O vapurun pembe ve yeşil canavarları tarafından kovalandığını bunun fotoğrafını çekeceğimi söyledim ama arkadaşım bana inanmadı. Uzundur görüşmemiştik, bir yıla yakın olmuştu, iri siyah gözleriyle yüzüme bakıyordu, ciddi olup olmadığımı anlayabilmek için. Ciddi olabilirdim, emindi buna, olasılıklara inandığından değil, beni çok uzundur tanıdığından. Yeni yaşamaya başladığı kenti anlatıyordu bana, sahildeki güzel kafelerden birinde oturuyorduk, dayanılmaz sıcağı hafifletmek üzere tepemizden su damlacıklarını bir sis halinde üstümüze boca eden özel bir sistem vardı, ve bu yoğun sis her püskürüşünde biraz, kısa bir süre ferahladığımızı sanıyorduk. Yaşamayı düşündüğü şehirdi burası. Kentin caddelerini, evini, işini anlatırken yüzünde daha öncesinde tanıdık olduğum aynı mutsuz ifade vardı. Daha öncesinde sahip olmadığı bir sürü şeyi vardı oysaki. Önümüzdeki biralar hızla ısınırken pembe ve yeşil canavarlarının vapurun her gidişinde peşinden gitmek zorunda olduklarının yunan mitolojisine dayandığına inandırmaya çalışıyordum. Bir kısmı denizin biraz üstünden, bir kısmı suyun içinden kovalar ve bir kısmı da yani vapuru yakalayabilenler artık pembe ve yeşil olmak zorunda değildirler, özgür canavarlar olarak alabildiğine koşabilirler deniz yüzeyinde. Suratını iyice asmış bakıyordu. Biraz geçmişten bahsettik. İkinci biralar geldi. Yorgundu ve işler yolunda gitmemiş gibiydi. Oysa ne kadar da herşey yerli yerinde ve olması gerektiği gibi görünüyordu. Tamda istediği gibi. Kurguladığı (kurgulandığı?) düzeninde ciddi bir eksiklik vardı. Herşey kendi kontrolünde olamıyordu işte. Yıllar nasılda çabuk geçmişti, işe başladığımız ilk günlerin tazeliği güneşte çok kalmaktan yer yer yırtılan bir perde gibi çekilivermişti. Şimdi elimizde kalan başarılar ve başarısızlıklarla önümüzdeki bira bardaklarıydı. Yada yılışkan gülümseyişli garsonun oldukça güzel bir kadın olan arkadaşımla konuşma çabaları.

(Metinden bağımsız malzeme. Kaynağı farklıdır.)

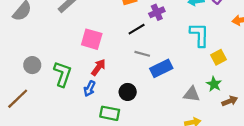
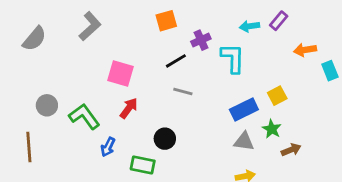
cyan L-shape: (199, 35) -> (233, 58), moved
blue rectangle: (161, 68) -> (244, 109), moved
green L-shape: (63, 74) -> (84, 116), turned -55
blue arrow: (89, 89) -> (108, 147), moved
brown line: (18, 99) -> (29, 147), turned -50

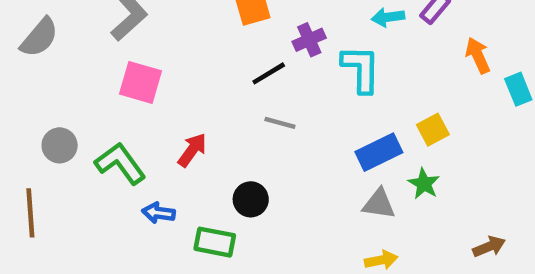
orange arrow: (305, 50) -> (478, 55), turned 75
pink square: (120, 73) -> (141, 82), moved
blue arrow: (108, 147) -> (158, 213), turned 72
brown arrow: (291, 150) -> (489, 247), moved

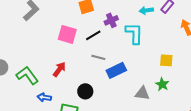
pink square: (141, 82) -> (67, 34), moved
yellow square: (433, 130) -> (166, 60), turned 32
blue rectangle: (379, 152) -> (116, 70), moved

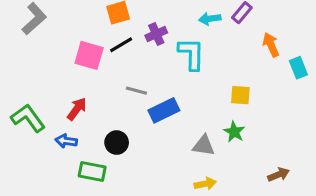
black line: (93, 35) -> (121, 45), moved
blue arrow: (44, 97) -> (66, 141), moved

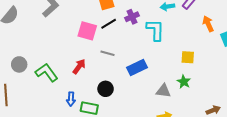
gray line: (136, 91) -> (108, 53), moved
blue arrow: (66, 141) -> (71, 99), moved, turned -96

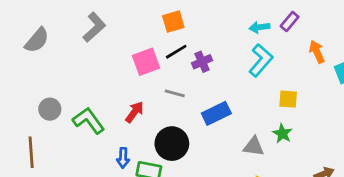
purple cross: (132, 17) -> (202, 62), moved
cyan L-shape: (155, 30) -> (261, 60), moved, turned 40
pink square: (87, 31) -> (146, 62), turned -36
black circle: (106, 89) -> (172, 144), size x1.5

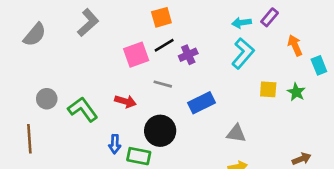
red arrow: (135, 112) -> (125, 101), turned 70
green star: (282, 134) -> (296, 92), moved

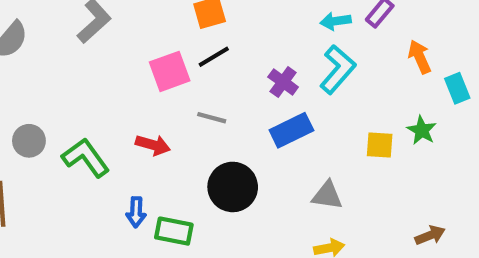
purple cross: (188, 55) -> (283, 82), moved, turned -30
yellow square: (268, 89) -> (380, 145), moved
blue rectangle: (202, 103) -> (291, 130), moved
black circle: (160, 131) -> (233, 187), moved

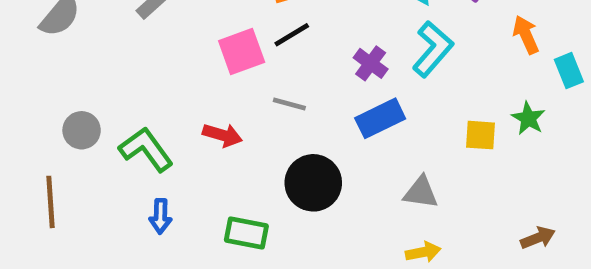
blue arrow: (136, 212) -> (160, 216), moved

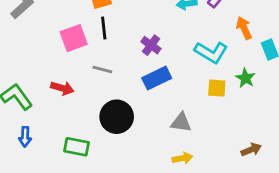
black line: (292, 35) -> (104, 28), turned -65
cyan L-shape: (433, 49) -> (211, 52), moved, turned 80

“artık genç değilim” diye mırıldandı. Süzdü gözlerini, masanın üzerindeki kültablasına doğru uzattı parmaklarını önce, tablada duran sigarasını hala yakmadığını fark ederek. Eski alışkanlığıydı bu, sigarayı bırakmadan öncede, bir tane alır bir süre sonra yakmak üzere, kültablasına bırakırdı.
“eğer” dedim, bu sefer gülümseyerek “pembe ve yeşil canavarları aslında yakalamak zorunda oldukları bir vapur olmadığını anlarlarsa, renklerine mahkum kalmak zorunda değildirler.”